(Saved entries)

__________________________________________________

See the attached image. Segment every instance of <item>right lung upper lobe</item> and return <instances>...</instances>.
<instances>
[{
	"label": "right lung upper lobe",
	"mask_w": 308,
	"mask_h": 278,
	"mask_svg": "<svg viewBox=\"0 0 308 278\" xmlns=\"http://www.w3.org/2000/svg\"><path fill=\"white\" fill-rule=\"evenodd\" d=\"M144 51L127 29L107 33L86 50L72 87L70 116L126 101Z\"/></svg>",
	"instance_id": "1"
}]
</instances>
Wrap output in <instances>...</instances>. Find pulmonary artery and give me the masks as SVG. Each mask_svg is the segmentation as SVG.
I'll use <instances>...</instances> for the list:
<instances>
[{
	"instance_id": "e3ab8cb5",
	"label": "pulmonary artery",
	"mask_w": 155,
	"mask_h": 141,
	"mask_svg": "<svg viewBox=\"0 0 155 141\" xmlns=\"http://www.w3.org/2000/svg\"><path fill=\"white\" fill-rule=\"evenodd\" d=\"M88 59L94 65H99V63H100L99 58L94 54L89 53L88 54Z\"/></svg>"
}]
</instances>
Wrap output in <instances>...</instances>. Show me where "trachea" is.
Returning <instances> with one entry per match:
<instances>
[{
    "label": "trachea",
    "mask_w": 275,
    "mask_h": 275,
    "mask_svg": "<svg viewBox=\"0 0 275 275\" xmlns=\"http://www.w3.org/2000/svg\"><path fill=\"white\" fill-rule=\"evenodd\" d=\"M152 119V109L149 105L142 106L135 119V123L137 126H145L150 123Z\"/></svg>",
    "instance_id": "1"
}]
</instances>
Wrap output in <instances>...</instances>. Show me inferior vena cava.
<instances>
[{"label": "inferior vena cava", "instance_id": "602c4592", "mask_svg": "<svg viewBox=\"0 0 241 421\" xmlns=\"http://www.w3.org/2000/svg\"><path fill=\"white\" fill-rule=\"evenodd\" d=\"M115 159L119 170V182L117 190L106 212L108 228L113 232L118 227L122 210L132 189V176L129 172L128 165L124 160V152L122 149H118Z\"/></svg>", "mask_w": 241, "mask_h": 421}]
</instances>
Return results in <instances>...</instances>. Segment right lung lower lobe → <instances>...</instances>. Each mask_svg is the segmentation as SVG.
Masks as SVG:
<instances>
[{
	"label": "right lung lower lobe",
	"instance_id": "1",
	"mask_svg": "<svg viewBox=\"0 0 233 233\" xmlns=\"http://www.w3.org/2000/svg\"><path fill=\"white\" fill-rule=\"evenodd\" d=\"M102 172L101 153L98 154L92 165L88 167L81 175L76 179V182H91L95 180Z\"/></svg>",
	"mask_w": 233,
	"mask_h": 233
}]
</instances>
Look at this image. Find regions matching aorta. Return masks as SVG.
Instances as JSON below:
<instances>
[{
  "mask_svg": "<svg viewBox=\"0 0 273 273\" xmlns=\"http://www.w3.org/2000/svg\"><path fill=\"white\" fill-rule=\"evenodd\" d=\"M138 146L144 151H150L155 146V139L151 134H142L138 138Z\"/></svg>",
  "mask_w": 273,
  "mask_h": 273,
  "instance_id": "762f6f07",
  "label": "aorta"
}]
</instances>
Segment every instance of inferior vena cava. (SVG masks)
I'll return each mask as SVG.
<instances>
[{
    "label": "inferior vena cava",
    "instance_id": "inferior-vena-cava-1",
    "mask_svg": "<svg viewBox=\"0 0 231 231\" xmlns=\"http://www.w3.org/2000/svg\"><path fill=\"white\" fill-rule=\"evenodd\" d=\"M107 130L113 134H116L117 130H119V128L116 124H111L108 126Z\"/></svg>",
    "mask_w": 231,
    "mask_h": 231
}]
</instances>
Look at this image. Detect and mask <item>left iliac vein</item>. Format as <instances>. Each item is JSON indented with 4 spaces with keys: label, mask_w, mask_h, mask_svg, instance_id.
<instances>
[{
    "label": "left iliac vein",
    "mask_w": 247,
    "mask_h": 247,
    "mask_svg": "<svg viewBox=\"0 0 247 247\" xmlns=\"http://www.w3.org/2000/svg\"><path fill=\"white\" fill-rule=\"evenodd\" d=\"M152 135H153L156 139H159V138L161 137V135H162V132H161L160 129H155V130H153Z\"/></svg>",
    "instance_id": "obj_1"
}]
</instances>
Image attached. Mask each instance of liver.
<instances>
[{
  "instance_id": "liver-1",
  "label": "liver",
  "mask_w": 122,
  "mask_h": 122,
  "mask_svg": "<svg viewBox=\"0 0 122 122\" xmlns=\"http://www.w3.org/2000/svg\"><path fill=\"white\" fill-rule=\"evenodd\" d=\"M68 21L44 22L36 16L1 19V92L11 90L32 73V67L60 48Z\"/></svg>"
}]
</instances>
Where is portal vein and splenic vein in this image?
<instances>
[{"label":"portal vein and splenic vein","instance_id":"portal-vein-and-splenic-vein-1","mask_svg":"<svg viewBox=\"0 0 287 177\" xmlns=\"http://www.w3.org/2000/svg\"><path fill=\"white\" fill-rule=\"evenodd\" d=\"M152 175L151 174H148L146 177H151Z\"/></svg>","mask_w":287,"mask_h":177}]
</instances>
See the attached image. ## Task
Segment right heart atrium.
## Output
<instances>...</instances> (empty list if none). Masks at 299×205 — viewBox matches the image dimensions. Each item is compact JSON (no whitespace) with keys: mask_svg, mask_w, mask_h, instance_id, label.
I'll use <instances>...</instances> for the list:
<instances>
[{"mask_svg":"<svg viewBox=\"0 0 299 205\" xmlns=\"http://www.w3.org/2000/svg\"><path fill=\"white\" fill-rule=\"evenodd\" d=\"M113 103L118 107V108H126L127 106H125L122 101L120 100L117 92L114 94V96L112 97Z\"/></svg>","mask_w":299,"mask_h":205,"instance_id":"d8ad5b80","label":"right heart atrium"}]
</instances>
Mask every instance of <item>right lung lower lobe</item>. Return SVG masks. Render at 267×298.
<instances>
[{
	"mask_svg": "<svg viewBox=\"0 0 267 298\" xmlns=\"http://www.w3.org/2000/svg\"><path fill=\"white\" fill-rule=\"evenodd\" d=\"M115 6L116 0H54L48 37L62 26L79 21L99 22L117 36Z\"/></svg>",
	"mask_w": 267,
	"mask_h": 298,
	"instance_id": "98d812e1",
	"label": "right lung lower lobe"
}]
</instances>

__________________________________________________

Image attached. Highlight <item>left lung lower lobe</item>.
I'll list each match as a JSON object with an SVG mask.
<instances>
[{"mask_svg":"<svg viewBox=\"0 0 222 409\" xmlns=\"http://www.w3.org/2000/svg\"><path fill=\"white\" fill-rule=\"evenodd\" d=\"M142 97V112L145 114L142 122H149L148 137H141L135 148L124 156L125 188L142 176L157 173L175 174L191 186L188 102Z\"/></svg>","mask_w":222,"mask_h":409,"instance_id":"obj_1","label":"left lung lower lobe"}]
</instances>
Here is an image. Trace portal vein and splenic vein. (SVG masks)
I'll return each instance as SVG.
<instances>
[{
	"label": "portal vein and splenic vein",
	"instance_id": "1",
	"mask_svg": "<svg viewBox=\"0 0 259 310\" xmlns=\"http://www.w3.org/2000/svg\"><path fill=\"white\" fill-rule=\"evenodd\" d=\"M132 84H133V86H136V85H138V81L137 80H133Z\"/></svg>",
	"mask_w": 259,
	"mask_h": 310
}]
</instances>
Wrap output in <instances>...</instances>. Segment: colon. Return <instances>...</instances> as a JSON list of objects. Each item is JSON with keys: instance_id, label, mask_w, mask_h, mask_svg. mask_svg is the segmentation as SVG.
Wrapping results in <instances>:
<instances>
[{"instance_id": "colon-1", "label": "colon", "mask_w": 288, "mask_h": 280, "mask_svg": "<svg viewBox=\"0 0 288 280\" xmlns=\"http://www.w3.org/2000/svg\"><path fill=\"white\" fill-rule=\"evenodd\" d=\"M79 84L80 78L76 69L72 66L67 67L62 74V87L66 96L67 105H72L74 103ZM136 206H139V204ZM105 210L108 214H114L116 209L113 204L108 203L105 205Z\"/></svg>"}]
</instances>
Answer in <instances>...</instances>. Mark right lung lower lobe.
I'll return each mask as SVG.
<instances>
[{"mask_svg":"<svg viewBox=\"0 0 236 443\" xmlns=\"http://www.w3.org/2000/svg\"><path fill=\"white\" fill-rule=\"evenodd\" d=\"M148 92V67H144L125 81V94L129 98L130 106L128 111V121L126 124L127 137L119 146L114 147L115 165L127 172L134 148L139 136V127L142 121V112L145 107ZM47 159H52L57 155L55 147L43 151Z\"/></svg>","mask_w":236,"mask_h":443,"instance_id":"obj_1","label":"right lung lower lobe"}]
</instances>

__________________________________________________

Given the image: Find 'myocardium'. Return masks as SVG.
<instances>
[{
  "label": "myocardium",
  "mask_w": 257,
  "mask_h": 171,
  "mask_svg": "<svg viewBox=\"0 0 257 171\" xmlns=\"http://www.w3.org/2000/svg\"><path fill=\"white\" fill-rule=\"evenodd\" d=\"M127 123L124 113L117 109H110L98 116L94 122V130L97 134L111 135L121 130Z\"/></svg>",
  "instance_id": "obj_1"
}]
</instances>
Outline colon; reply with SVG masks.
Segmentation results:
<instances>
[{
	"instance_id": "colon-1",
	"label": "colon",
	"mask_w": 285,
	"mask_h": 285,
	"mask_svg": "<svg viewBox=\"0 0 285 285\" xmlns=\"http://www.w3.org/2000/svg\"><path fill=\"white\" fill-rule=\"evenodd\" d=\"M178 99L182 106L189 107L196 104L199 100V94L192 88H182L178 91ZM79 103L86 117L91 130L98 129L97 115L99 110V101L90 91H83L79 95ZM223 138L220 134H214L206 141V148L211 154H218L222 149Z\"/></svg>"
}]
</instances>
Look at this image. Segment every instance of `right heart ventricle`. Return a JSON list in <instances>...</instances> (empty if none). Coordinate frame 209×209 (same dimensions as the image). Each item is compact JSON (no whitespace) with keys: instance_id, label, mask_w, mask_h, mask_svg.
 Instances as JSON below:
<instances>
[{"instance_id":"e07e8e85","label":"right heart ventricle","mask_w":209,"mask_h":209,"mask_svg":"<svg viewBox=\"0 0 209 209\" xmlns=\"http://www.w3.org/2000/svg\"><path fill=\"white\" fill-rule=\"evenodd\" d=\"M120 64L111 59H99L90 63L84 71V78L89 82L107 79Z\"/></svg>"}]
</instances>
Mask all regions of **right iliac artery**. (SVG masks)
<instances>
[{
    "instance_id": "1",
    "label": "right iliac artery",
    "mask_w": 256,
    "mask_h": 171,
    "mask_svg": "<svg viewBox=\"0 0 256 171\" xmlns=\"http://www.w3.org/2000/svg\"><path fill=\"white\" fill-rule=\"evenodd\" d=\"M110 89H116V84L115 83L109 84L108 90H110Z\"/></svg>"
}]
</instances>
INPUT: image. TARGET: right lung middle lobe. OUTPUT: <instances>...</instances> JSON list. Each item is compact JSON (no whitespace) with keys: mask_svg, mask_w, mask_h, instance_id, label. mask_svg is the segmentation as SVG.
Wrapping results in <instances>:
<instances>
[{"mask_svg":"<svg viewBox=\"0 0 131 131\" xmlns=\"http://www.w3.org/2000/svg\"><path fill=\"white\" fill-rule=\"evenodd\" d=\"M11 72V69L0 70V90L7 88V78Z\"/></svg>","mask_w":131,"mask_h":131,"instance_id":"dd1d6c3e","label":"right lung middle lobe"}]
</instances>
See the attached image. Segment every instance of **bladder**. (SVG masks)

__________________________________________________

**TASK BRIEF**
Starting at the line above that contains "Mask all regions", repeat each line exactly up to and including the line that contains "See the attached image. Segment every instance of **bladder**.", and stop there.

**WRITTEN REPLY**
Mask all regions of **right iliac artery**. (SVG masks)
<instances>
[{
    "instance_id": "1",
    "label": "right iliac artery",
    "mask_w": 256,
    "mask_h": 171,
    "mask_svg": "<svg viewBox=\"0 0 256 171\" xmlns=\"http://www.w3.org/2000/svg\"><path fill=\"white\" fill-rule=\"evenodd\" d=\"M110 89H116V84L115 83L109 84L108 90H110Z\"/></svg>"
}]
</instances>
INPUT: image. TARGET: right lung middle lobe. OUTPUT: <instances>...</instances> JSON list. Each item is compact JSON (no whitespace) with keys: mask_svg, mask_w, mask_h, instance_id, label. mask_svg is the segmentation as SVG.
Wrapping results in <instances>:
<instances>
[{"mask_svg":"<svg viewBox=\"0 0 131 131\" xmlns=\"http://www.w3.org/2000/svg\"><path fill=\"white\" fill-rule=\"evenodd\" d=\"M11 72V69L0 70V90L7 88V78Z\"/></svg>","mask_w":131,"mask_h":131,"instance_id":"dd1d6c3e","label":"right lung middle lobe"}]
</instances>
See the attached image. Segment every instance of **bladder**. (SVG masks)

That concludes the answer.